A campaign is a shared story. The premise of the fiction is determined by the DM, and the page-to-page action is determined by the player characters. Like all good fiction, a good D&D campaign should strive, at every turn, to move the story forward in much the same manner as a short story or novel.
Novels usually begin one of two ways: a prologue introduces a primary character at a dramatic point, or the story begins in the middle of an event. Unless a gaming group is keen to role-play their characters' backgrounds--which should already be in place when the game starts--the campaign should start in the middle of things.
I know I am taking a divergent tone here, but the staple campaign begins in an inn or tavern. While such an introduction eases players into the story, it is grounded in the facade of choice. The town's mayor will invariably ask the players for assistance, or the hooded-and-cloaked wizard will offer a substantial reward for the players' time and effort. Rather than open a campaign with a vague sense of direction, I choose to start a campaign with an event already in motion. The players return from a month-long journey to find their home town under attack, or perhaps the players awake in the middle of the night to the sound of steel clashing with steel as city guards try to find off a dastardly kidnapping perpetrated by cavalier bandits. The event occurs, and the players have a choice: do they involve themselves in the situation, or do they sit back and watch? Either choice can lead to a furtherance of the story.

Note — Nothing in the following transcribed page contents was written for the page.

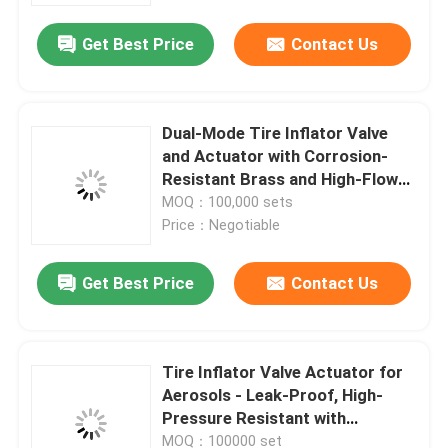
Get Best Price
Contact Us
Dual-Mode Tire Inflator Valve
and Actuator with Corrosion-
Resistant Brass and High-Flow
Design
MOQ：100,000 sets
Price：Negotiable
Get Best Price
Contact Us
Home
Tire Inflator Valve Actuator for
Products
Aerosols - Leak-Proof, High-
Pressure Resistant with
Ergonomic Handle, Compatible
Videos
MOQ：100000 set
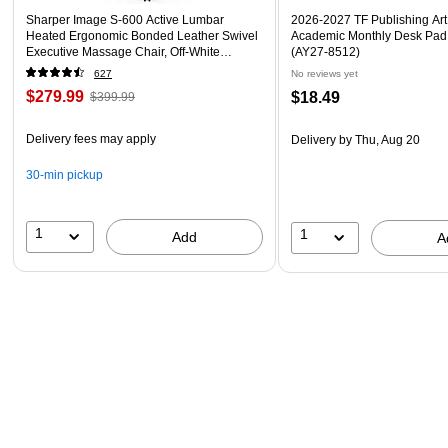
Sharper Image S-600 Active Lumbar
2026-2027 TF Publishing Art 
Heated Ergonomic Bonded Leather Swivel
Academic Monthly Desk Pad
Executive Massage Chair, Off-White
(AY27-8512)
(60098-OWHT)
627
No reviews yet
$279.99
$18.49
$399.99
Delivery fees may apply
Delivery
by Thu, Aug 20
30-min pickup
1
1
Add
A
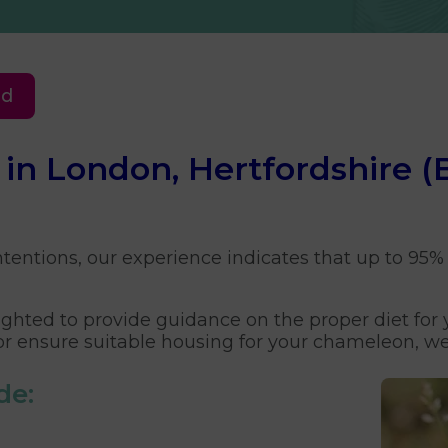
ed
e in London, Hertfordshire
tentions, our experience indicates that up to 95% 
elighted to provide guidance on the proper diet fo
or ensure suitable housing for your chameleon, we 
de:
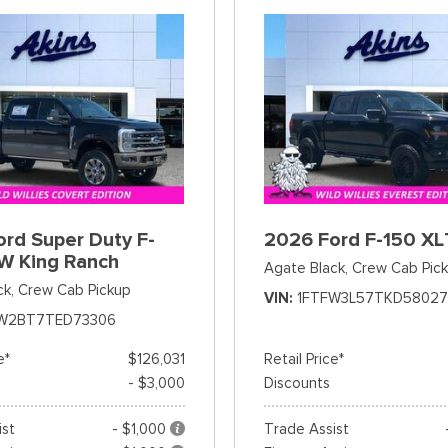
rd Super Duty F-
2026 Ford F-150 XL
W King Ranch
Agate Black,
Crew Cab Pic
ck,
Crew Cab Pickup
VIN
1FTFW3L57TKD58027
W2BT7TED73306
e*
$126,031
Retail Price*
- $3,000
Discounts
ist
- $1,000
Trade Assist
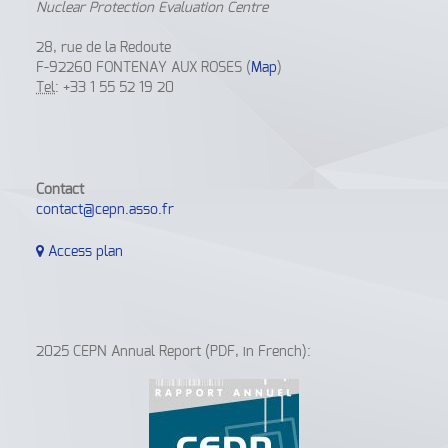
Nuclear Protection Evaluation Centre
28, rue de la Redoute
F-92260 FONTENAY AUX ROSES (
Map
)
Tel
: +33 1 55 52 19 20
Contact
contact@cepn.asso.fr
Access plan
2025 CEPN Annual Report (PDF, in French):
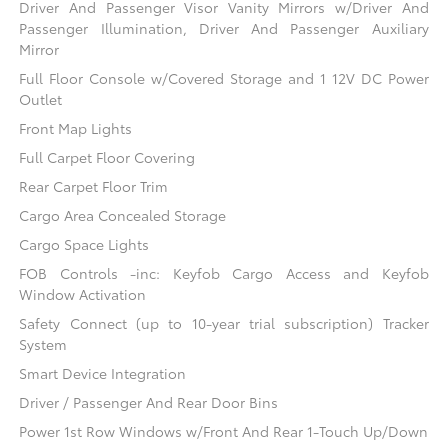
Driver And Passenger Visor Vanity Mirrors w/Driver And
Passenger Illumination, Driver And Passenger Auxiliary
Mirror
Full Floor Console w/Covered Storage and 1 12V DC Power
Outlet
Front Map Lights
Full Carpet Floor Covering
Rear Carpet Floor Trim
Cargo Area Concealed Storage
Cargo Space Lights
FOB Controls -inc: Keyfob Cargo Access and Keyfob
Window Activation
Safety Connect (up to 10-year trial subscription) Tracker
System
Smart Device Integration
Driver / Passenger And Rear Door Bins
Power 1st Row Windows w/Front And Rear 1-Touch Up/Down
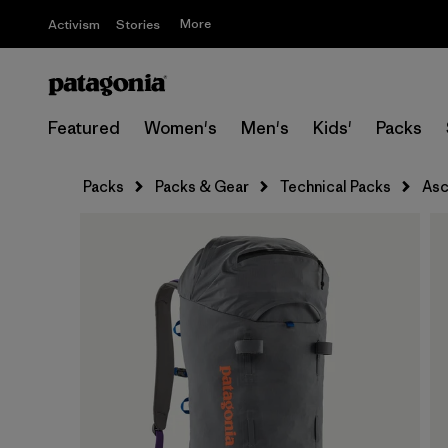
More
Activism
Stories
Featured
Women's
Men's
Kids'
Packs
Packs
Packs & Gear
Technical Packs
Asc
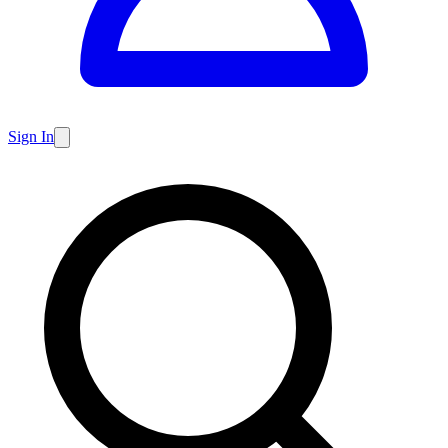
Sign In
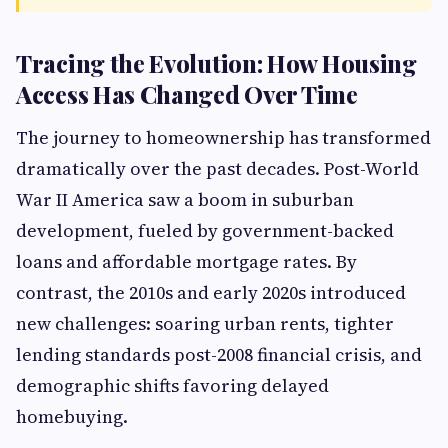
Tracing the Evolution: How Housing
Access Has Changed Over Time
The journey to homeownership has transformed
dramatically over the past decades. Post-World
War II America saw a boom in suburban
development, fueled by government-backed
loans and affordable mortgage rates. By
contrast, the 2010s and early 2020s introduced
new challenges: soaring urban rents, tighter
lending standards post-2008 financial crisis, and
demographic shifts favoring delayed
homebuying.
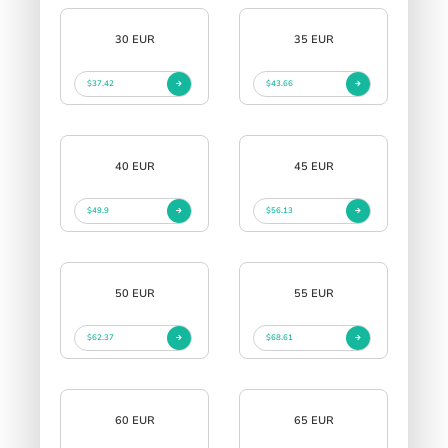
30 EUR
35 EUR
$37.42
$43.66
40 EUR
45 EUR
$49.9
$56.13
50 EUR
55 EUR
$62.37
$68.61
60 EUR
65 EUR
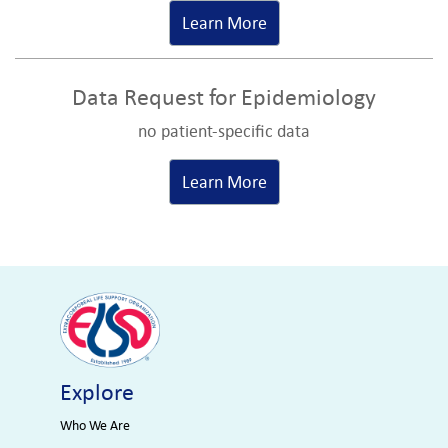
Learn More
Data Request for Epidemiology
no patient-specific data
Learn More
Explore
Who We Are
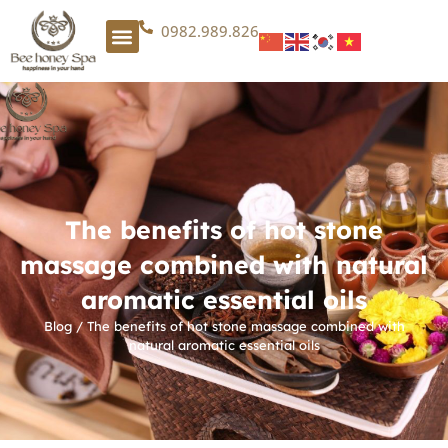
0982.989.826
The benefits of hot stone
massage combined with natural
aromatic essential oils
Blog
/
The benefits of hot stone massage combined with
natural aromatic essential oils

Generally speaking, I usually have two to four linked stories in one campaign. As the players resolve one issue, they discover a hidden depth to the story that leads them toward a new problem. I provide the overarching story--the end-goal of each segment of the campaign--and I leave the players to their creative approaches when they try to resolve the problem. NPCs might provide assistance in the form of advice or maps, but such assistance must be sought; it is never freely offered. Also, the interim points of an adventure--the time spent traveling, the nightly rests, and the passage through a city or town--don't always need to be fully explored; if nothing important happens, a brief explanation of the setting and background activity should suffice. When something important occurs, time can slow down to its normal crawl, and the players can immerse themselves in a given situation.
What does this storytelling approach accomplish? It tells a clear story that always provides a sense of direction. It gives players the ability to measure their progress. And it allows for a measure of freedom and choice that never feels like a random choice made by an unprepared DM.
The start of a campaign--the first hour, the first encounter, or the first session--can determine the players' general outlook for the rest of the campaign. If a DM can set a strong plot hook early in the campaign, the entire group has a much better chance to fully enjoy the story that will unfold week by week.